Other year's projects/themes included: nature - yards and yards of ecoprinted materials when I had never ecoprinted before, artist inspired - Monet - skirt out of yards and yards of of fishing line crocheted with colored beads to give the impression of color, and paper - taking patterned tissue pattern, cutting it up and then weaving the design into yardage.
There are many similarities within this odd group of projects:
1. I always hit a horrid snag in execution of each of these designs, something I was sure would work but doesn't.
2. I loose my vision and how to make it work within the category (I am often too narrow in thinking of my options).
3. I panic in trying to figure out the path forward - a little crying and stepping back to take time to explore options.
4. And finally it comes to me and it works out. I look at magazines, the internet, image galleries until something just sparks.
Despite all of the angst involved with this - I love this show. I am so interested in how other designers see the category. Personally it causes me to think in very different ways and pushes me to be both creative in the interpretation of the topic and to deliver solutions for working with materials I have never worked with before. The technical challenges in working with materials that I have never used are often built from what I do know and adapt to these unusual starting materials. It is amazing how much it has opened my mind to alternative solutions with uncommon tools, equipment and techniques.

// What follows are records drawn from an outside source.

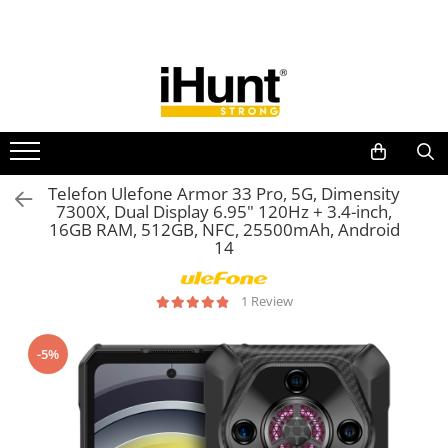
Toate Produsele
TELEFOANE & TABLETE IHUNT
Telefoane iHunt
Smartphone
Telefoane Rezistente
Telefon Ulefone Armor 33 Pro, 5G, Dimensity
7300X, Dual Display 6.95" 120Hz + 3.4-inch,
Telefoane Butoane
16GB RAM, 512GB, NFC, 25500mAh, Android
Boxe Portabile
14
Casti Audio
1 Review
Accesorii telefoane
Huse protectie
-5%
Smartwatch
Accesorii smartwatch
ELECTROCASNICE
Aparate de Gătit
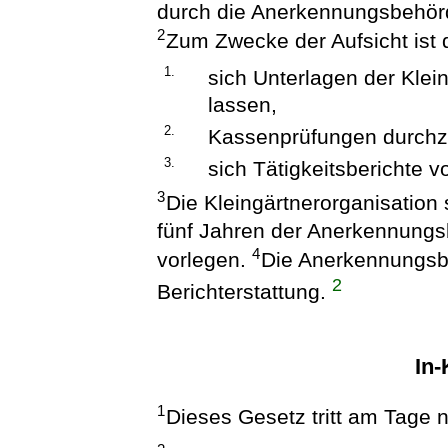
durch die Anerkennungsbehörd
2
Zum Zwecke der Aufsicht ist
1.
sich Unterlagen der Klei
lassen,
2.
Kassenprüfungen durchzu
3.
sich Tätigkeitsberichte v
3
Die Kleingärtnerorganisation 
fünf Jahren der Anerkennungsb
4
vorlegen.
Die Anerkennungsb
2
Berichterstattung.
In-
1
Dieses Gesetz tritt am Tage 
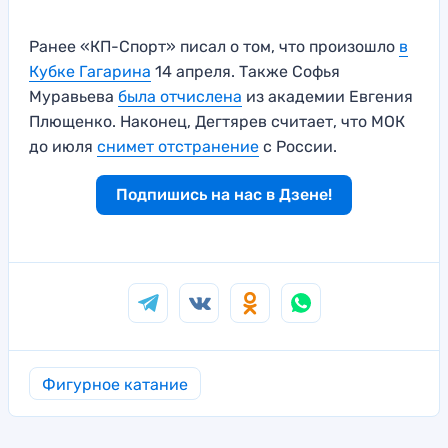
Ранее «КП-Спорт» писал о том, что произошло
в
Кубке Гагарина
14 апреля. Также Софья
Муравьева
была отчислена
из академии Евгения
Плющенко. Наконец, Дегтярев считает, что МОК
до июля
снимет отстранение
с России.
Подпишись на нас в Дзене!
Фигурное катание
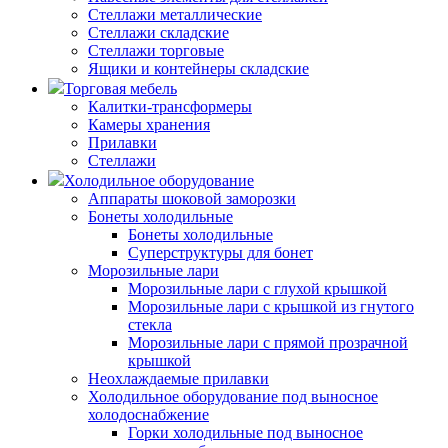
Стеллажи металлические
Стеллажи складские
Стеллажи торговые
Ящики и контейнеры складские
Торговая мебель
Калитки-трансформеры
Камеры хранения
Прилавки
Стеллажи
Холодильное оборудование
Аппараты шоковой заморозки
Бонеты холодильные
Бонеты холодильные
Суперструктуры для бонет
Морозильные лари
Морозильные лари с глухой крышкой
Морозильные лари с крышкой из гнутого
стекла
Морозильные лари с прямой прозрачной
крышкой
Неохлаждаемые прилавки
Холодильное оборудование под выносное
холодоснабжение
Горки холодильные под выносное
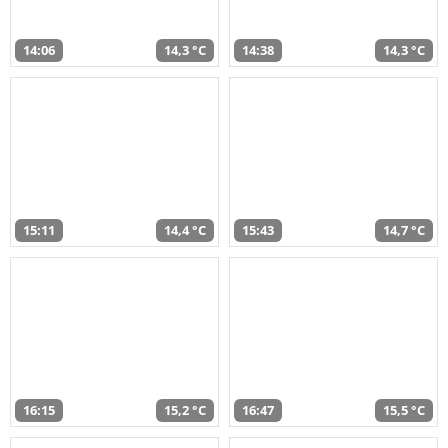
14:06
14,3 °C
14:38
14,3 °C
15:11
14,4 °C
15:43
14,7 °C
16:15
15,2 °C
16:47
15,5 °C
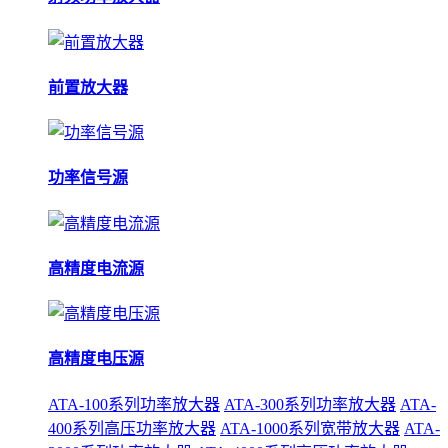
前置放大器
功率信号源
高精度电流源
高精度电压源
ATA-100系列功率放大器
ATA-300系列功率放大器
ATA-
400系列高压功率放大器
ATA-1000系列宽带放大器
ATA-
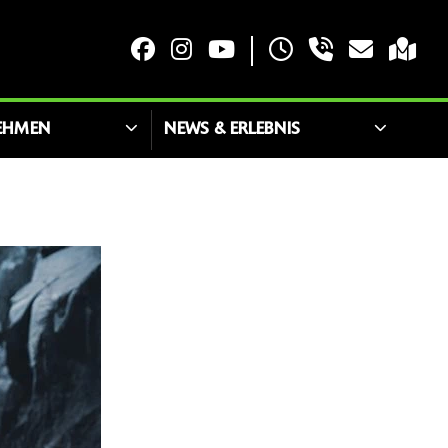
EHMEN
NEWS & ERLEBNIS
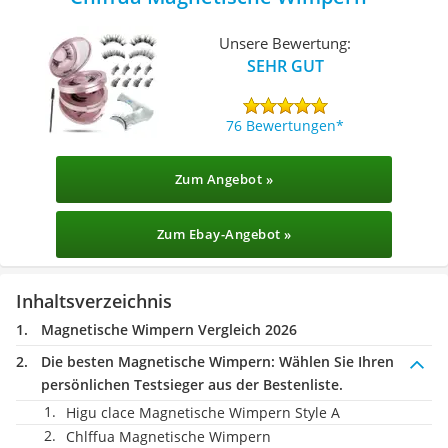
Unsere Bewertung:
SEHR GUT
76 Bewertungen
Zum Angebot »
Zum Ebay-Angebot »
Inhaltsverzeichnis
Magnetische Wimpern Vergleich 2026
Die besten Magnetische Wimpern:
Wählen Sie Ihren
persönlichen Testsieger aus der Bestenliste.
Higu clace Magnetische Wimpern Style A
Chlffua Magnetische Wimpern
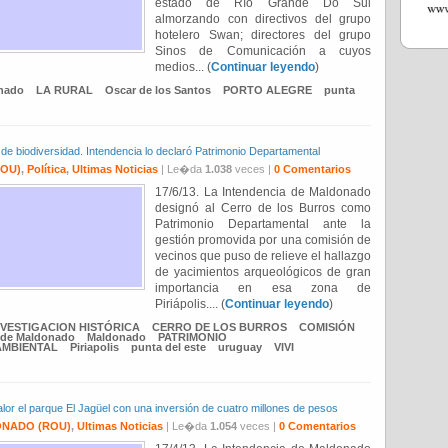
estado de Río Grande Do Sul
almorzando con directivos del grupo
hotelero Swan; directores del grupo
Sinos de Comunicación a cuyos
medios... (
Continuar leyendo
)
onado
LA RURAL
Oscar de los Santos
PORTO ALEGRE
punta
y de biodiversidad. Intendencia lo declaró Patrimonio Departamental
OU)
,
Política
,
Ultimas Noticias
| Le�da
1.038
veces |
0 Comentarios
17/6/13. La Intendencia de Maldonado
designó al Cerro de los Burros como
Patrimonio Departamental ante la
gestión promovida por una comisión de
vecinos que puso de relieve el hallazgo
de yacimientos arqueológicos de gran
importancia en esa zona de
Piriápolis.... (
Continuar leyendo
)
NVESTIGACION HISTÓRICA
CERRO DE LOS BURROS
COMISIÓN
 de Maldonado
Maldonado
PATRIMONIO
AMBIENTAL
Piriapolis
punta del este
uruguay
VIVI
lor el parque El Jagüel con una inversión de cuatro millones de pesos
NADO (ROU)
,
Ultimas Noticias
| Le�da
1.054
veces |
0 Comentarios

This year's project was to be made from items to be purchased in a hardware store. It starts like any other project - surveying the store to see what is available. You begin to think what pattern will I use, how will the materials be fastened together, will it be too thick, too heavy, how will I "sew" them together. We used duct tape , rivets, eyelets, wire jump rings, wire, sheet metal and washers and parts from strainers.
Photo by Grace Puffer, Model Sarah Johns
Sarah really sold the garment on the runway and did a terrific job. It won first place in the category and is hanging in the Bellagio Every Day window in downtown Asheville until the 21st.